“Yes, he’s the one. But, my dear Herodias,” the Tetrarch began to protest, “he’s likely to say something that will offend you, too. The fellow has no respect for the Tetrarch’s office or authority and no bridle on his loose tongue.”

“By the gods, then, that’s all the more reason I want to hear him.” She laughed gaily, then quickly grew sober. “And certainly the Tetrarch should be concerned,” she added, “if the man flouts the Tetrarch’s authority.” She signaled to Longinus to resume the march. “Let’s ride down and join his audience. After the boredom of our journey, this should at least provide a diversion.”

Antipas shook his head grudgingly but offered no further protest. “She’ll regret it as soon as she hears him, by the gods,” he muttered to the centurion as they started. “But I warned her.”

At the bottom of the slope the group dismounted, and on Longinus’ summons, soldiers came up to hold the horses. The servants remained behind with them except for Neaera and Tullia who followed their mistresses as the Tetrarch’s party quietly slipped around a screening clump of willows to join the throng about the gaunt and weathered speaker. To Antipas, John seemed little changed since that day when they had come upon him at the ford farther up the Jordan. His clothes looked the same; fleetingly the Tetrarch wondered if the haircloth mantle had ever been cleaned since he had last seen it.

Although the Tetrarch’s group had slipped unobtrusively into the rim of the crowd, Antipas was quickly recognized, and soon a murmur moved through the multitude and heads began to nod as intent black eyes shifted from the fiery prophet to study the newly arrived ruler of Galilee and Peraea.

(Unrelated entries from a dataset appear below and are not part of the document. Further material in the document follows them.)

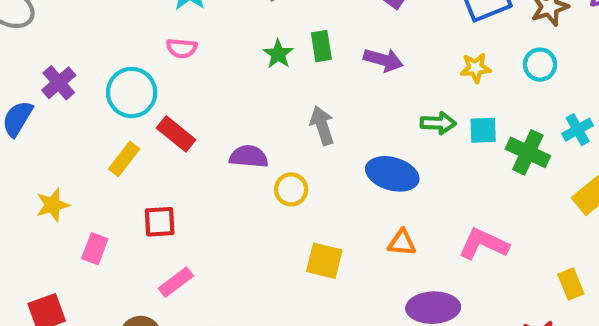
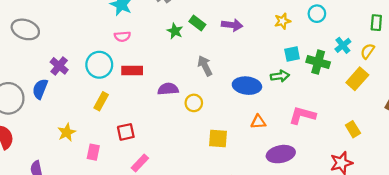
green rectangle: (321, 46) -> (197, 23), turned -35
green arrow: (438, 123) -> (280, 76), moved
red rectangle: (176, 134) -> (132, 71), moved, turned -30

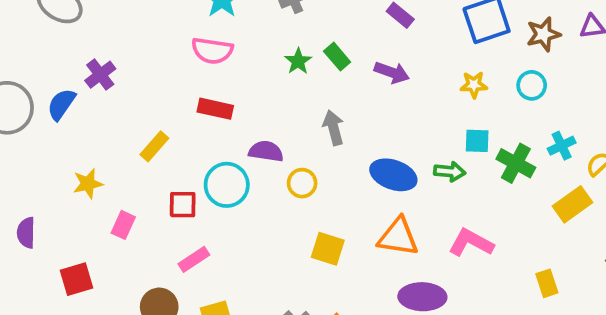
pink semicircle: (122, 36) -> (212, 51), size x1.5
cyan circle: (99, 65) -> (227, 185), moved
orange triangle: (258, 122) -> (398, 237), size x1.6

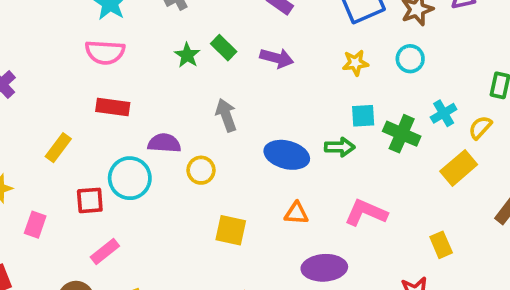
orange triangle: (398, 237) -> (296, 213), size x0.6

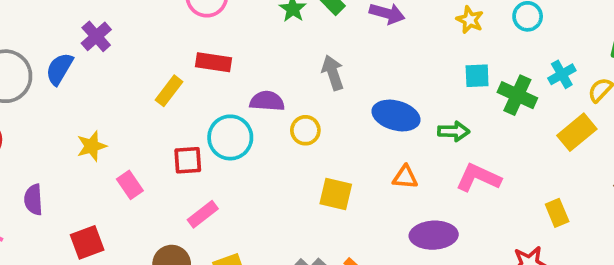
yellow star: (355, 63) -> (470, 20), turned 30
green arrow: (340, 147) -> (454, 131), moved
yellow rectangle: (58, 148) -> (169, 91), moved
pink rectangle: (35, 225) -> (130, 185), turned -55

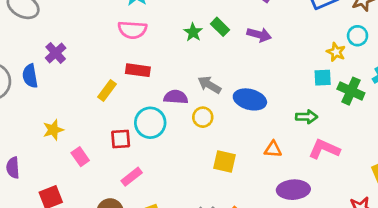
yellow star: (470, 20) -> (336, 52), moved
blue semicircle: (59, 69) -> (30, 76), turned -40
gray arrow: (333, 73) -> (209, 85), moved, turned -40
blue ellipse: (396, 116) -> (250, 99), moved

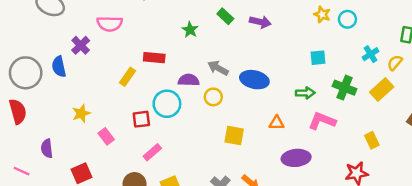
pink semicircle: (132, 30) -> (110, 24), moved
green star: (193, 32) -> (190, 30), moved
yellow star: (336, 52) -> (322, 14), moved
green cross: (351, 91) -> (344, 88), moved

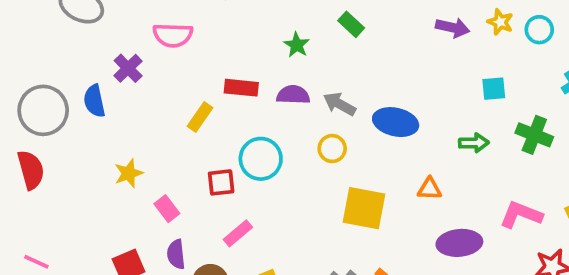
purple arrow: (260, 22) -> (453, 28), moved
purple semicircle: (189, 80) -> (293, 95), moved
pink L-shape: (322, 121) -> (521, 215), moved
yellow square: (234, 135) -> (364, 208), size x1.4
purple semicircle: (47, 148) -> (176, 254), moved

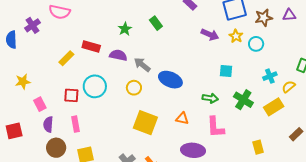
pink L-shape: (521, 215) -> (215, 127), moved, turned -125
pink rectangle: (238, 233) -> (75, 124), turned -70
purple semicircle: (176, 254) -> (48, 124), moved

“It’s old Herod,” Longinus heard a beak-nosed, thin Jew whisper to the man beside him. “And that woman, she must be the new wife he’s fetched from Rome, the one he took away from his brother, and that must be the brother’s daughter beside her.” Both men turned to stare, then smile. “I wonder what John will say to that!” one said to the other as they turned back to peer again at the thundering prophet.

John, too, had recognized the Tetrarch, Longinus was sure; yet the prophet made no immediate reference to his presence. Instead, he continued preaching on the necessity of repentance and on the use of baptism as a sign of Yahweh’s forgiveness. The man was a powerful speaker; he had native ability, Longinus immediately perceived, to command attention and sway his hearers. The crowd listened, entranced, to his every word; now and then one would step forward and, crying loudly in repentance, ask for baptism.

Sometimes a man would interrupt the prophet to seek an answer to some deeply perplexing problem. But no one yet had spoken openly of the Tetrarch’s presence among them.

Then a tall, narrow-faced Jew, unkempt, ill-clothed, evidently a man of the earth, stepped forward and held up his hand. “This repentance of which you speak,” he questioned, “is it necessary for the rich man in the same manner as it is for the poor and dispossessed, for the man of authority as well as for the servant? I ask you, does the measuring rod measure the same for all men, or is there one rule for one man and another rule for another?”

“Repentance is necessary for all men, my brother,” John replied calmly. “The same measuring rod measures for both the man of authority and the servant who serves him, for both the rich man and the man of earth.”